◆ WHAT IS EXPECTED ◆
Each of the records below must be reproduced verbatim.

◆ DATA FOR THE TASK ◆
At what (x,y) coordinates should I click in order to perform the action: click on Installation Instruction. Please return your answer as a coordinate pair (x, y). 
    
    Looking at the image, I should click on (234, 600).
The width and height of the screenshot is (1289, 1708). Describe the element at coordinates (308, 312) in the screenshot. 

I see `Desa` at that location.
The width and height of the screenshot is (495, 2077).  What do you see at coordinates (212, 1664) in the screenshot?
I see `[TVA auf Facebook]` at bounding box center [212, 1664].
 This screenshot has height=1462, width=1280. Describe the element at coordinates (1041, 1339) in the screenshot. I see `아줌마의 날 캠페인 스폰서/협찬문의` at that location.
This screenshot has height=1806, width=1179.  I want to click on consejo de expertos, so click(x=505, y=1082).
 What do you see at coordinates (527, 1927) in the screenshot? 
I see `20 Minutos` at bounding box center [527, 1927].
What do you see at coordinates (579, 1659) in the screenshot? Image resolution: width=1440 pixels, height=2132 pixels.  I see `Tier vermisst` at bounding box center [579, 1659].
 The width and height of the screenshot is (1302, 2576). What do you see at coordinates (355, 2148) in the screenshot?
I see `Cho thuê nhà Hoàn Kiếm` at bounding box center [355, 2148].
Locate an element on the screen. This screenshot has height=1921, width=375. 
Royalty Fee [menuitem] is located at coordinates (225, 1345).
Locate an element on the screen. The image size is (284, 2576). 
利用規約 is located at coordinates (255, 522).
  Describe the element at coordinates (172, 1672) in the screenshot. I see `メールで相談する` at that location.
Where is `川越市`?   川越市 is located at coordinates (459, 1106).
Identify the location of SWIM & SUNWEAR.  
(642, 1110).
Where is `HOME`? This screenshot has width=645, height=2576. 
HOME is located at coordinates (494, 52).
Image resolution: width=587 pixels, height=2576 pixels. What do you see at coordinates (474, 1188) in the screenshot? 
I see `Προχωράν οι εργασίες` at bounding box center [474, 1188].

◆ ANSWER FOR THIS EXERCISE ◆
At what (x,y) coordinates should I click in order to perform the action: click on Installation Instruction. Please return your answer as a coordinate pair (x, y). 
    
    Looking at the image, I should click on (234, 600).
The width and height of the screenshot is (1289, 1708). Describe the element at coordinates (308, 312) in the screenshot. 

I see `Desa` at that location.
The width and height of the screenshot is (495, 2077).  What do you see at coordinates (212, 1664) in the screenshot?
I see `[TVA auf Facebook]` at bounding box center [212, 1664].
 This screenshot has height=1462, width=1280. Describe the element at coordinates (1041, 1339) in the screenshot. I see `아줌마의 날 캠페인 스폰서/협찬문의` at that location.
This screenshot has height=1806, width=1179.  I want to click on consejo de expertos, so click(x=505, y=1082).
 What do you see at coordinates (527, 1927) in the screenshot? 
I see `20 Minutos` at bounding box center [527, 1927].
What do you see at coordinates (579, 1659) in the screenshot? Image resolution: width=1440 pixels, height=2132 pixels.  I see `Tier vermisst` at bounding box center [579, 1659].
 The width and height of the screenshot is (1302, 2576). What do you see at coordinates (355, 2148) in the screenshot?
I see `Cho thuê nhà Hoàn Kiếm` at bounding box center [355, 2148].
Locate an element on the screen. This screenshot has height=1921, width=375. 
Royalty Fee [menuitem] is located at coordinates (225, 1345).
Locate an element on the screen. The image size is (284, 2576). 
利用規約 is located at coordinates (255, 522).
  Describe the element at coordinates (172, 1672) in the screenshot. I see `メールで相談する` at that location.
Where is `川越市`?   川越市 is located at coordinates (459, 1106).
Identify the location of SWIM & SUNWEAR.  
(642, 1110).
Where is `HOME`? This screenshot has width=645, height=2576. 
HOME is located at coordinates (494, 52).
Image resolution: width=587 pixels, height=2576 pixels. What do you see at coordinates (474, 1188) in the screenshot? 
I see `Προχωράν οι εργασίες` at bounding box center [474, 1188].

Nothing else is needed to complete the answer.